“Il Dio della felicità”: recensione del cortometraggio di Fabrizio Benvenuto

Il cortometraggio racconta una storia a sfondo sociale con un punto di vista innovativo e horror

Un film di Fabrizio Benvenuto. Con Caterina Biasiol, Pierluigi Giante, Marta Anna Borucinska. Cortometraggio.
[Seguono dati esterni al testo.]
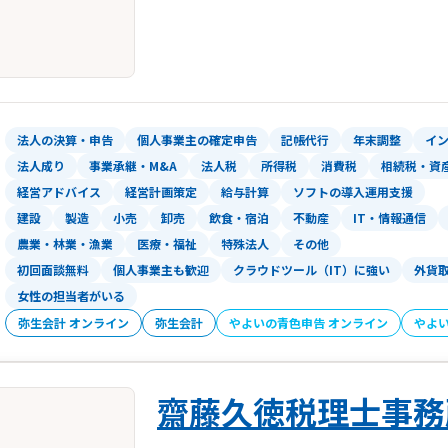
法人の決算・申告
個人事業主の確定申告
記帳代行
年末調整
イ
法人成り
事業承継・M&A
法人税
所得税
消費税
相続税・資
経営アドバイス
経営計画策定
給与計算
ソフトの導入運用支援
建設
製造
小売
卸売
飲食・宿泊
不動産
IT・情報通信
農業・林業・漁業
医療・福祉
特殊法人
その他
初回面談無料
個人事業主も歓迎
クラウドツール（IT）に強い
外貨
女性の担当者がいる
弥生会計 オンライン
弥生会計
やよいの青色申告 オンライン
やよ
齋藤久徳税理士事務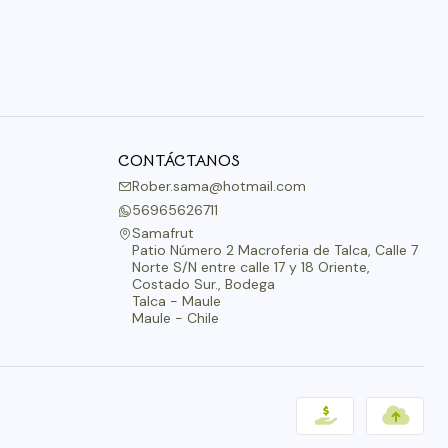
CONTÁCTANOS
Rober.sama@hotmail.com
56965626711
Samafrut
Patio Número 2 Macroferia de Talca, Calle 7
Norte S/N entre calle 17 y 18 Oriente,
Costado Sur., Bodega
Talca - Maule
Maule - Chile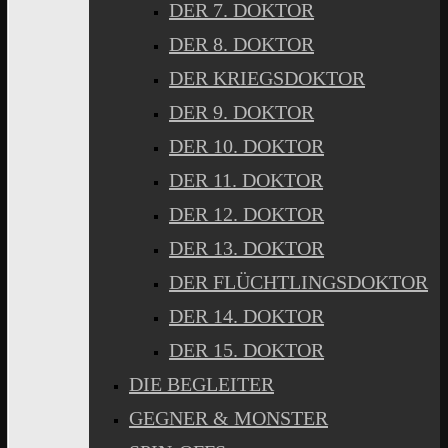
DER 7. DOKTOR
DER 8. DOKTOR
DER KRIEGSDOKTOR
DER 9. DOKTOR
DER 10. DOKTOR
DER 11. DOKTOR
DER 12. DOKTOR
DER 13. DOKTOR
DER FLÜCHTLINGSDOKTOR
DER 14. DOKTOR
DER 15. DOKTOR
DIE BEGLEITER
GEGNER & MONSTER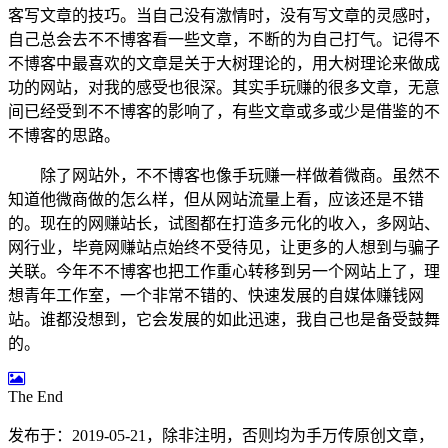
客写文章的技巧。当自己没有激情时，没有写文章的灵感时，
自己总会去不不博客看一些文章，不断的为自己打气。记得不
不博客中最喜欢的文章是关于大树理论的，
用大树理论来做成
功的网站
，对我的感受也很深。其实手玩赚的很多文章，无意
间已经受到不不博客的影响了，有些文章或多或少是借鉴的不
不博客的思路。
除了网站外，不不博客也像手玩赚一样做着微商。虽然不
知道他微商做的怎么样，但从网站流量上看，应该还是不错
的。现在的网赚站长，试图都在打造多元化的收入，多网站、
网行业，毕竟网赚站点始终不受待见，让更多的人想到与骗子
关联。今年不不博客也把工作重心转移到另一个网站上了，理
想青年工作室，一个非常不错的、快速发展的自媒体赚钱网
站。谁都没想到，它会发展的如此迅速，我自己也是备受鼓舞
的。
The End
发布于：2019-05-21，除非注明，否则均为
手万传
原创文章，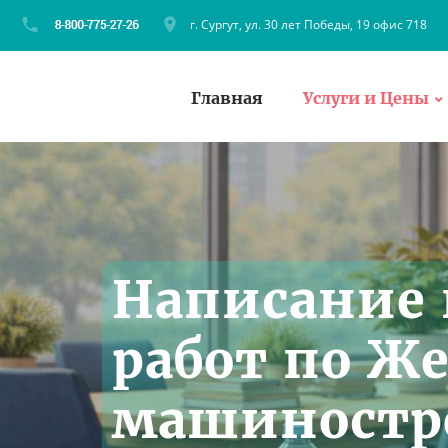
г. Сургут, ул. 30 лет Победы, 19 офис 718
Главная
Услуги и Цены
Написание
работ по Ж
машиностро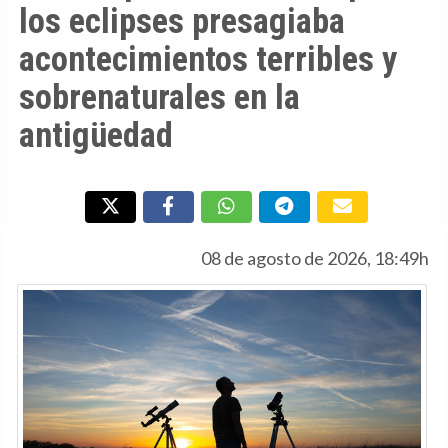
los eclipses presagiaba
acontecimientos terribles y
sobrenaturales en la
antigüedad
08 de agosto de 2026, 18:49h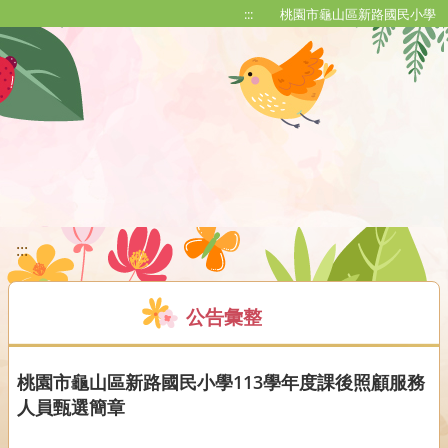
移至網頁之主要內容區位置
:::
桃園市龜山區新路國民小學
:::
公告彙整
桃園市龜山區新路國民小學113學年度課後照顧服務
人員甄選簡章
Rebecca è una giovane ragazza che non sta trascorrendo il periodo migliore della sua vita e ciò naturalmente si ripercuote sul suo umore, vorrebbe perdere parte ad una festa che si sta svolgendo nella stanza di fianco alla sua, ma la porta stranamente non si apre.

 

Perché, oggi, mostrarsi deboli, impauriti o tristi sembra essere diventato un peccato? Perché dobbiamo sempre essere felici e forti, anche quando è solo una finzione? Domande che ci poniamo costantemente in questa nostra società malata e disfunzionale.

Oggi viviamo sui social network più che nel mondo reale, in una comunità caratterizzata da egoismo, edonismo e da una grande indifferenza verso il prossimo. In questo mondo segnato dall’autismo esistenziale ed emotivo, il contatto fisico è diventato quasi vintage.
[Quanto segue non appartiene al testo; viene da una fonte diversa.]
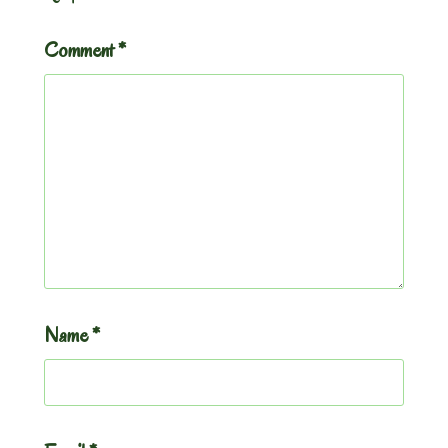
Comment
*
Name
*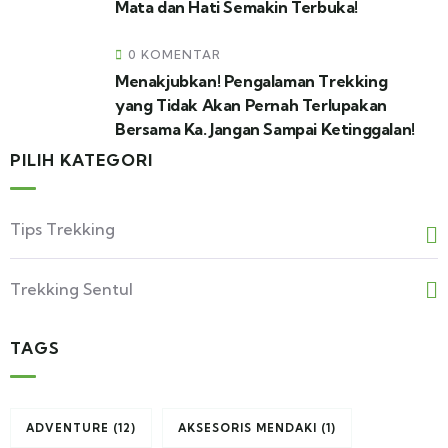
Mata dan Hati Semakin Terbuka!
0 KOMENTAR
Menakjubkan! Pengalaman Trekking
yang Tidak Akan Pernah Terlupakan
Bersama Ka. Jangan Sampai Ketinggalan!
PILIH KATEGORI
Tips Trekking
Trekking Sentul
TAGS
ADVENTURE
(12)
AKSESORIS MENDAKI
(1)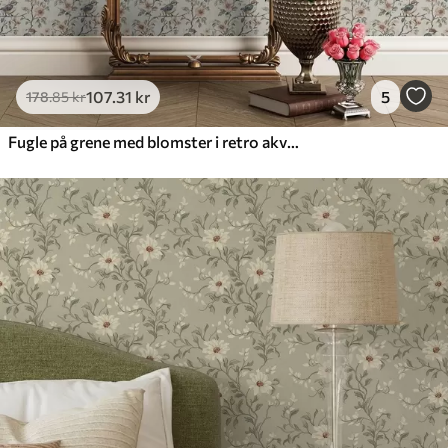
107
.31
kr
5
178
.85
kr
Fugle på grene med blomster i retro akvarel-stil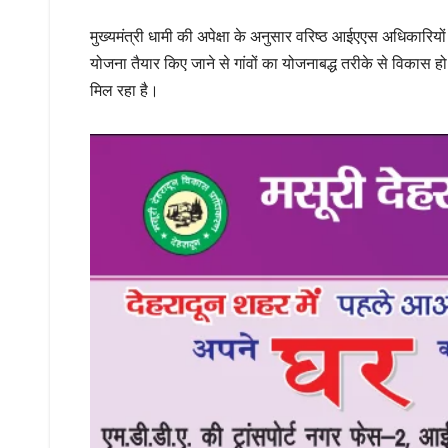
मुख्यमंत्री धामी की अपेक्षा के अनुसार वरिष्ठ आईएएस अधिकारियों
योजना तैयार किए जाने से गांवों का योजनाबद्ध तरीके से विकास
मिल रहा है।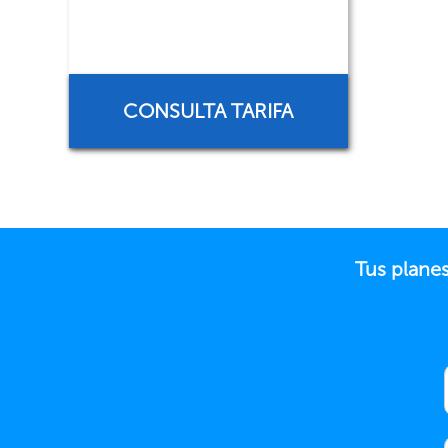
CONSULTA TARIFA
Tus plane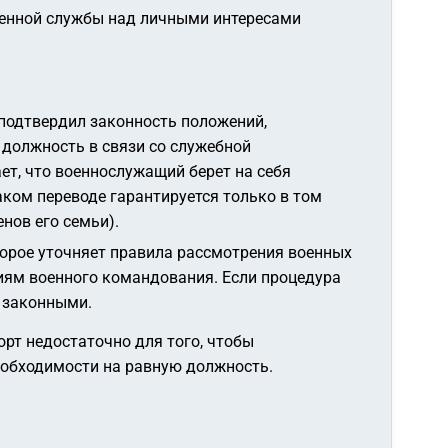
военной службы над личными интересами
подтвердил законность положений,
 должность в связи со служебной
ет, что военнослужащий берет на себя
аком переводе гарантируется только в том
нов его семьи).
орое уточняет правила рассмотрения военных
иям военного командования. Если процедура
в законными.
рт недостаточно для того, чтобы
еобходимости на равную должность.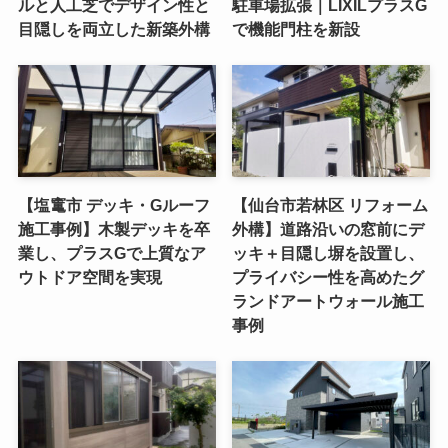
ルと人工芝でデザイン性と
駐車場拡張｜LIXILプラスG
目隠しを両立した新築外構
で機能門柱を新設
【塩竃市 デッキ・Gルーフ
【仙台市若林区 リフォーム
施工事例】木製デッキを卒
外構】道路沿いの窓前にデ
業し、プラスGで上質なア
ッキ＋目隠し塀を設置し、
ウトドア空間を実現
プライバシー性を高めたグ
ランドアートウォール施工
事例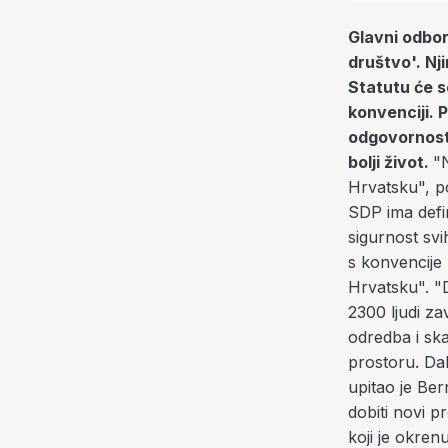
Glavni odbo
društvo'. Nj
Statutu će s
konvenciji. 
odgovornost 
bolji život.
"
Hrvatsku", p
SDP ima defin
sigurnost svi
s konvencije 
Hrvatsku". "
2300 ljudi z
odredba i sk
prostoru. Dak
upitao je Be
dobiti novi 
koji je okren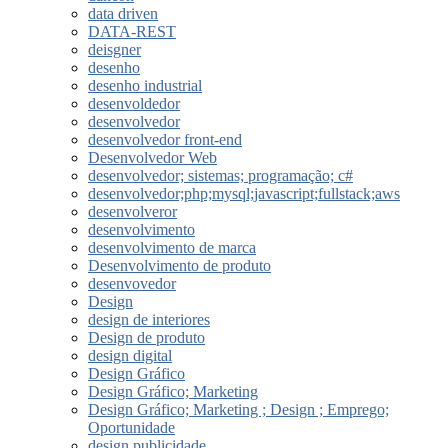
data driven
DATA-REST
deisgner
desenho
desenho industrial
desenvoldedor
desenvolvedor
desenvolvedor front-end
Desenvolvedor Web
desenvolvedor; sistemas; programação; c#
desenvolvedor;php;mysql;javascript;fullstack;aws
desenvolveror
desenvolvimento
desenvolvimento de marca
Desenvolvimento de produto
desenvovedor
Design
design de interiores
Design de produto
design digital
Design Gráfico
Design Gráfico; Marketing
Design Gráfico; Marketing ; Design ; Emprego;
Oportunidade
design publicidade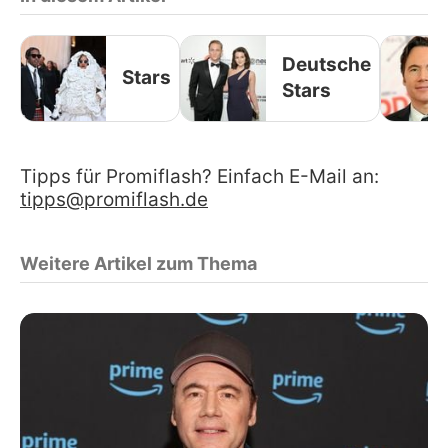
Deutsche
Stars
Stars
Tipps für Promiflash? Einfach E-Mail an:
tipps@promiflash.de
Weitere Artikel zum Thema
Eppure, nonostante tutto, siamo irrimediabilmente dipendenti e quasi diabolicamente attratti dal virtuale. E bramiamo una felicità vacua, pericolosa, annullandoci ed allineandoci alla supremazia dell’apparenza sulla sostanza.

Quella che potrebbe sembrarvi, cari lettori, solo una mia noiosa predica non è altro che il profondo e incisivo messaggio che si percepisce vedendo “Il Dio della Felicità”, il nuovo corto scritto e diretto da Fabrizio Benvenuto.

Presentato in anteprima il 27 ottobre al cinema Odeon di Bologna, in occasione dell’ottava edizione del festival di cortometraggi Movievalley Bazzacinema, è l’angosciante racconto della solitudine esistenziale che la studentessa Rebecca (Biasiol), che ha lasciato il suo paesino di provincia sperando di trovare nuovi amici e nuovi stimoli, sperimenta nella grande città. Speranza che presto si rivela infondata.

“Il Dio della felicità” è un corto ipnotico, avvolgente, incalzante, destabilizzante, che catapulta lo spettatore dentro la storia e lo porta a immedesimarsi nel disagio e nelle paure di Rebecca.

La particolarità è che, nonostante la tematica sociale, è stato pensato da Benvenuto come un horror, dove un’entità maligna, che si presenta attraverso l’inquietante quanto suadente voce fuori campo di Pierluigi Gigante, non desidera altro che possedere Rebecca riducendola in proprio potere.

Chi è realmente la voce? Perché Rebecca non può entrare nella stanza dove si sta svolgendo la festa? Sono solo alcune delle domande che si pone lo spettatore, incuriosito oltre che colpito da una messa in scena creativa e visionaria e da un’elegante e magistrale fotografia.